Fede e religione. Turnover nella Chiesa
(Lc 6,17.20-26)
Gesù giudica la configurazione del mondo in cui la sua Chiesa nello Spirito si trova a vivere: ricchi e indigenti [malfermi in molti sensi], personaggi di spicco e invisibili.
Situazione che non ricalca condizioni di pienezza di vita; piuttosto - anche oggi - rende il sangue amaro a molti.
Una realtà falsata e non definitiva, esasperante, che assolutamente denuncia di non gradire fra i suoi: quella di dominatori lodati (malgrado l’abuso egoistico dei beni e delle posizioni) e insignificanti sottoposti.
Privo di titoli altisonanti, il giovane Rabbi si rivolge dal basso in alto (v.20) a coloro che hanno liberamente scelto la sua proposta di esistenza fraterna e condivisione delle proprietà [in Mt «poveri “per” lo Spirito (d’amore)»].
Egli si compiace [«Beati»] della scelta dei suoi, che fa godere l’esperienza della sintonia col Maestro. Una diversa Visione, e la reciprocità, ossia la medesima qualità di vita intima di Dio.
Già qui sulla terra i profeti critici testimoniano la possibilità di una differente percezione delle cose, nonché il Sogno d’una società fondata sulla convivenza - nello scambio dei benefici.
Un germoglio di mondo ospitale - che Lc vuole incoraggiare - dove non c’è il sopra e il sotto o il davanti e dietro: solo rivolgimenti umanizzanti (come appunto l’inversione dei ruoli) che rinsaldano il tessuto concorde.
Anche nella sua Casa dovrà esserci rotazione e capovolgimento di figure e mansioni di spicco. Il ricambio è cifra del Regno che Viene; in grado di acuire le sensibilità alla Comunione.
Nei documenti dell’antica letteratura si parla poco di miseri, senza voce e affamati. L’attenzione si concentrava sui ricchi, sugli eroi, i sovrani e i generali. Il rovesciamento di sorte era inimmaginabile.
I nuovi potenti del Regno di Dio sono viceversa coloro che sentono il Figlio presente, che pulsa in cuore, Risorto in loro.
Essi non trattengono per sé, ma trasformano beni, traguardi, titoli e ministeri in Vita e Relazione.

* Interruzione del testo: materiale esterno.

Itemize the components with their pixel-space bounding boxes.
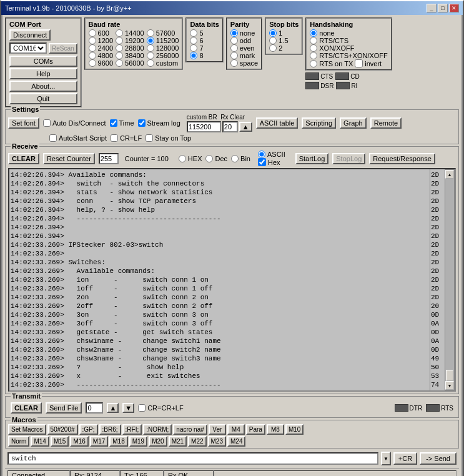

Ciò che risulta decisivo e conclusivo è la costruzione di questo tipo di Chiesa [Regno] inusuale.
Germe che si discosta dall’unilateralità dei rapporti. Con arricchimento e avvicendamento dove tutti si sentano adeguati, non più additati.
Nell’avventura di Fede-Amore vige sempre un riconoscimento reciproco.

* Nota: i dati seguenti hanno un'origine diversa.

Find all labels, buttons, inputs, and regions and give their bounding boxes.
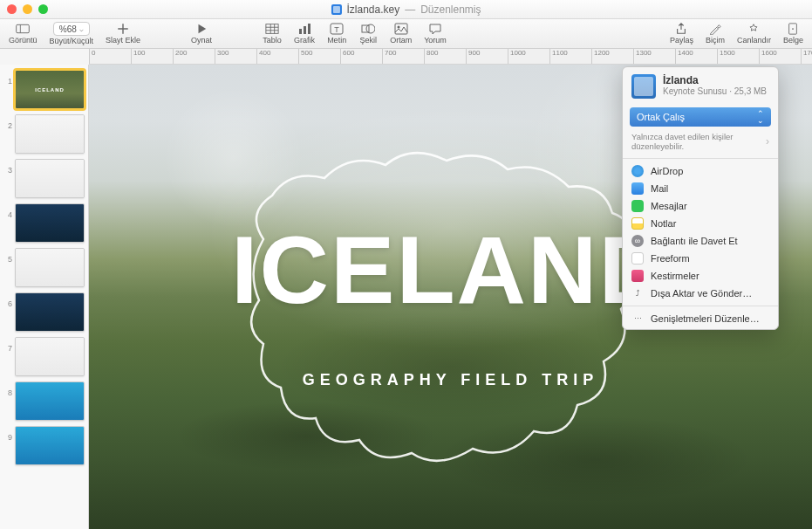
slide-thumbnail[interactable] [15,114,85,154]
ruler-tick: 700 [382,49,396,65]
add-slide-label: Slayt Ekle [106,36,140,45]
slide-navigator[interactable]: 1ICELAND23456789 [0,65,89,529]
ruler-tick: 600 [340,49,354,65]
format-label: Biçim [706,36,725,45]
svg-rect-7 [299,29,302,34]
svg-point-15 [397,26,399,29]
slide-thumbnail-row[interactable]: 7 [3,337,85,376]
thumbnail-number: 2 [3,114,12,130]
media-label: Ortam [390,36,412,45]
slide-thumbnail-row[interactable]: 2 [3,114,85,154]
thumbnail-number: 7 [3,337,12,353]
slide-thumbnail[interactable] [15,426,85,465]
format-icon [706,23,725,35]
chart-icon [295,23,314,35]
share-messages[interactable]: Mesajlar [623,197,778,215]
thumbnail-number: 5 [3,248,12,264]
share-mode-select[interactable]: Ortak Çalış ⌃⌄ [630,107,771,127]
table-label: Tablo [263,36,282,45]
slide-thumbnail[interactable] [15,159,85,198]
ruler-tick: 900 [466,49,480,65]
media-button[interactable]: Ortam [390,23,412,45]
ruler-tick: 1400 [675,49,693,65]
slide-thumbnail-row[interactable]: 3 [3,159,85,198]
slide-thumbnail-row[interactable]: 8 [3,381,85,421]
view-label: Görüntü [9,36,38,45]
share-edit-extensions[interactable]: ⋯Genişletmeleri Düzenle… [623,310,778,327]
thumbnail-number: 8 [3,381,12,397]
freeform-icon [631,252,644,264]
slide-thumbnail-row[interactable]: 6 [3,292,85,332]
ruler-tick: 1000 [508,49,526,65]
slide-subtitle[interactable]: GEOGRAPHY FIELD TRIP [303,371,599,389]
slide-thumbnail-row[interactable]: 4 [3,203,85,243]
mail-icon [631,182,644,195]
share-shortcuts[interactable]: Kestirmeler [623,267,778,285]
extensions-icon: ⋯ [631,313,644,325]
share-airdrop[interactable]: AirDrop [623,162,778,180]
share-header: İzlanda Keynote Sunusu · 25,3 MB [623,67,778,104]
text-button[interactable]: T Metin [327,23,346,45]
separator [623,158,778,159]
animate-icon [744,23,763,35]
ruler-tick: 1600 [759,49,777,65]
animate-button[interactable]: Canlandır [737,23,771,45]
comment-button[interactable]: Yorum [424,23,447,45]
share-permissions-note: Yalnızca davet edilen kişiler düzenleyeb… [631,132,766,151]
chevron-right-icon: › [766,135,769,148]
fullscreen-window-button[interactable] [38,4,48,14]
share-export-send[interactable]: ⤴Dışa Aktar ve Gönder… [623,285,778,302]
separator [623,306,778,306]
thumbnail-number: 1 [3,70,12,86]
table-button[interactable]: Tablo [263,23,282,45]
slide-title[interactable]: ICELAND [231,214,670,325]
minimize-window-button[interactable] [23,4,32,14]
ruler-tick: 1300 [633,49,652,65]
document-button[interactable]: Belge [783,23,803,45]
slide-thumbnail-row[interactable]: 1ICELAND [3,70,85,109]
slide-thumbnail[interactable] [15,337,85,376]
comment-label: Yorum [424,36,447,45]
thumbnail-number: 4 [3,203,12,219]
thumbnail-number: 6 [3,292,12,308]
format-button[interactable]: Biçim [706,23,725,45]
slide-thumbnail[interactable] [15,248,85,287]
share-invite-link[interactable]: ∞Bağlantı ile Davet Et [623,232,778,250]
document-modified-label: Düzenlenmiş [420,3,481,16]
play-button[interactable]: Oynat [191,23,212,45]
slide-thumbnail-row[interactable]: 5 [3,248,85,287]
comment-icon [426,23,445,35]
ruler-tick: 300 [215,49,229,65]
document-filename: İzlanda.key [346,3,399,16]
slide-canvas[interactable]: ICELAND GEOGRAPHY FIELD TRIP İzlanda Key… [89,65,812,529]
airdrop-icon [631,165,644,177]
zoom-value[interactable]: %68⌵ [53,22,90,36]
view-button[interactable]: Görüntü [9,23,38,45]
zoom-control[interactable]: %68⌵ Büyüt/Küçült [50,22,94,45]
chart-label: Grafik [294,36,315,45]
slide-thumbnail[interactable]: ICELAND [15,70,85,109]
share-freeform[interactable]: Freeform [623,250,778,267]
chart-button[interactable]: Grafik [294,23,315,45]
media-icon [392,23,411,35]
share-button[interactable]: Paylaş [670,23,693,45]
slide-thumbnail[interactable] [15,381,85,421]
share-mail[interactable]: Mail [623,180,778,197]
slide-thumbnail[interactable] [15,292,85,332]
share-notes[interactable]: Notlar [623,215,778,232]
traffic-lights [7,4,48,14]
slide-thumbnail-row[interactable]: 9 [3,426,85,465]
slide-thumbnail[interactable] [15,203,85,243]
close-window-button[interactable] [7,4,17,14]
animate-label: Canlandır [737,36,771,45]
shape-label: Şekil [359,36,377,45]
ruler-tick: 0 [89,49,95,65]
shape-button[interactable]: Şekil [358,23,378,45]
notes-icon [631,217,644,230]
keynote-app-icon [631,74,656,99]
zoom-label: Büyüt/Küçült [50,37,94,45]
share-permissions-row[interactable]: Yalnızca davet edilen kişiler düzenleyeb… [623,130,778,156]
add-slide-button[interactable]: Slayt Ekle [106,23,140,45]
svg-rect-8 [304,26,306,34]
thumbnail-number: 9 [3,426,12,442]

Si alternano incessantemente gli uffici, gli incarichi.
Infatti, i rapporti di soggezione eccessivamente centrati annientano i Doni viventi di Dio; producono ferite profonde, paralizzanti.
Riducono al silenzio [e all’opacità] Creatore e creatura: una paradossale autocondanna.

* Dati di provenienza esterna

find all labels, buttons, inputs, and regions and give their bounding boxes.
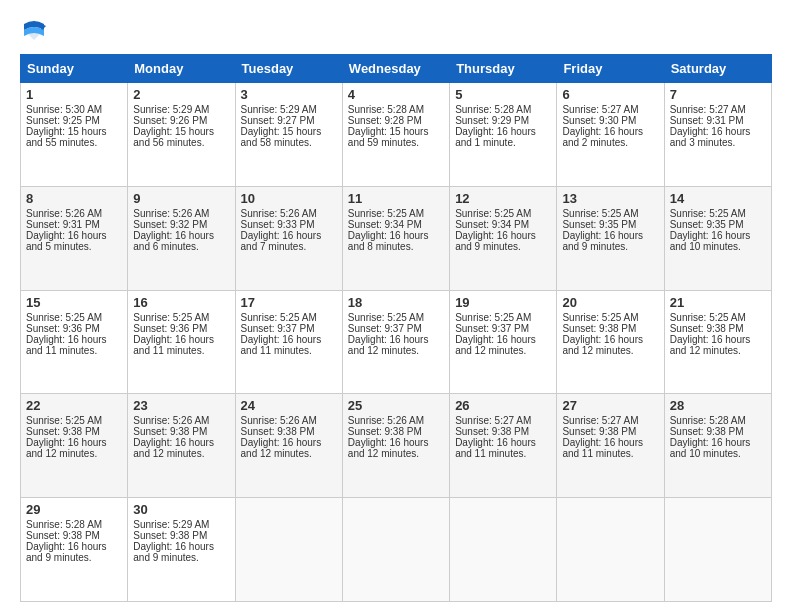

Ma Cristo distingue bene ciò che rende Beati - completi, non unilaterali - e quanto non appartiene e non assomiglia all’opera piena del Padre.
Lo fa non semplicemente ammonendo, bensì per riunire, e dilatare il nostro Nucleo; per lubrificare le intime, migliori essenze di tutti.
Proclamando le Beatitudini, Gesù Risorto vuole comunicare [in specie nelle sue Chiese, che gli sembra ne abbiano tanto bisogno] un’energia meno accentrata e parziale, più permeabile e confluente; un ritmo inclusivo.
E a tutti il permesso pieno di vivere.